* [INSTRUCTIONS TO FOLLOW]: Please count how many lines in the entries below contain "中国境内地区" and reply with the figure alone.

* [RAW DATA]:
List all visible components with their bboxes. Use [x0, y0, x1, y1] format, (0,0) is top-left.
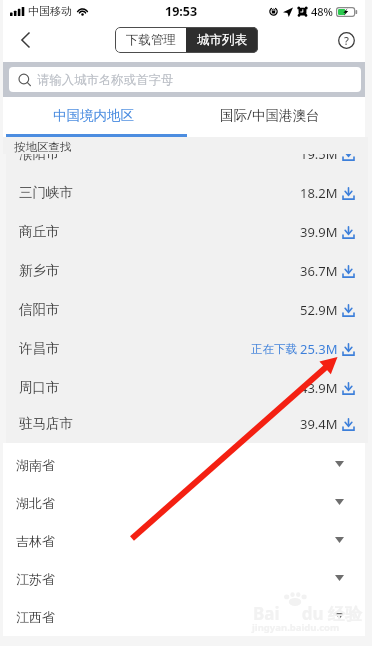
- button[interactable]: 三门峡市: [6, 173, 368, 212]
- staticText: 下载管理: [126, 32, 176, 48]
- button[interactable]: Help: [334, 28, 358, 52]
- staticText: 48%: [311, 4, 333, 19]
- staticText: 36.7M: [300, 262, 338, 280]
- staticText: 中国境内地区: [53, 107, 134, 124]
- button[interactable]: 城市列表: [186, 27, 258, 53]
- button[interactable]: 江苏省: [3, 560, 365, 598]
- staticText: 城市列表: [197, 32, 247, 48]
- button[interactable]: Download: [342, 148, 355, 161]
- staticText: 19:53: [165, 3, 198, 20]
- staticText: jingyan.baidu.com: [252, 621, 340, 634]
- button[interactable]: 新乡市: [6, 251, 368, 290]
- staticText: 国际/中国港澳台: [220, 106, 320, 124]
- staticText: 39.9M: [300, 223, 338, 241]
- staticText: 湖北省: [16, 495, 55, 511]
- button[interactable]: 请输入城市名称或首字母: [9, 67, 361, 92]
- button[interactable]: Download: [342, 343, 355, 356]
- button[interactable]: 湖北省: [3, 484, 365, 522]
- staticText: 三门峡市: [19, 184, 73, 201]
- button[interactable]: 国际/中国港澳台: [184, 97, 365, 137]
- staticText: 中国移动: [28, 4, 72, 18]
- button[interactable]: 下载管理: [115, 27, 186, 53]
- button[interactable]: Back: [10, 25, 40, 55]
- button[interactable]: Download: [342, 304, 355, 317]
- staticText: 正在下载: [251, 342, 297, 356]
- staticText: 驻马店市: [19, 415, 73, 432]
- staticText: 商丘市: [19, 223, 60, 240]
- staticText: 吉林省: [16, 533, 55, 549]
- staticText: 43.9M: [300, 379, 338, 397]
- button[interactable]: Download: [342, 226, 355, 239]
- button[interactable]: 中国境内地区: [3, 97, 184, 137]
- staticText: 39.4M: [300, 415, 338, 433]
- button[interactable]: 信阳市: [6, 290, 368, 329]
- staticText: 请输入城市名称或首字母: [37, 72, 174, 88]
- staticText: 江西省: [16, 609, 55, 625]
- staticText: 19.5M: [300, 145, 338, 163]
- button[interactable]: Download: [342, 382, 355, 395]
- staticText: 25.3M: [300, 340, 338, 358]
- button[interactable]: 濮阳市: [6, 134, 368, 173]
- button[interactable]: 吉林省: [3, 522, 365, 560]
- button[interactable]: 商丘市: [6, 212, 368, 251]
- staticText: 许昌市: [19, 340, 60, 357]
- staticText: 江苏省: [16, 571, 55, 587]
- staticText: 湖南省: [16, 457, 55, 473]
- button[interactable]: 湖南省: [3, 446, 365, 484]
- staticText: 新乡市: [19, 262, 60, 279]
- button[interactable]: 江西省: [3, 598, 365, 636]
- staticText: 周口市: [19, 379, 60, 396]
- staticText: ?: [344, 33, 349, 48]
- staticText: 52.9M: [300, 301, 338, 319]
- button[interactable]: 许昌市: [6, 329, 368, 368]
- staticText: 信阳市: [19, 301, 60, 318]
- staticText: 濮阳市: [19, 145, 60, 162]
- staticText: 按地区查找: [14, 140, 72, 154]
- button[interactable]: Download: [342, 265, 355, 278]
- button[interactable]: Download: [342, 187, 355, 200]
- button[interactable]: Download: [342, 418, 355, 431]
- staticText: Bai du 经验: [253, 602, 362, 625]
- button[interactable]: 驻马店市: [6, 407, 368, 440]
- staticText: 18.2M: [300, 184, 338, 202]
- button[interactable]: 周口市: [6, 368, 368, 407]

* [YOUR SOLUTION]: 2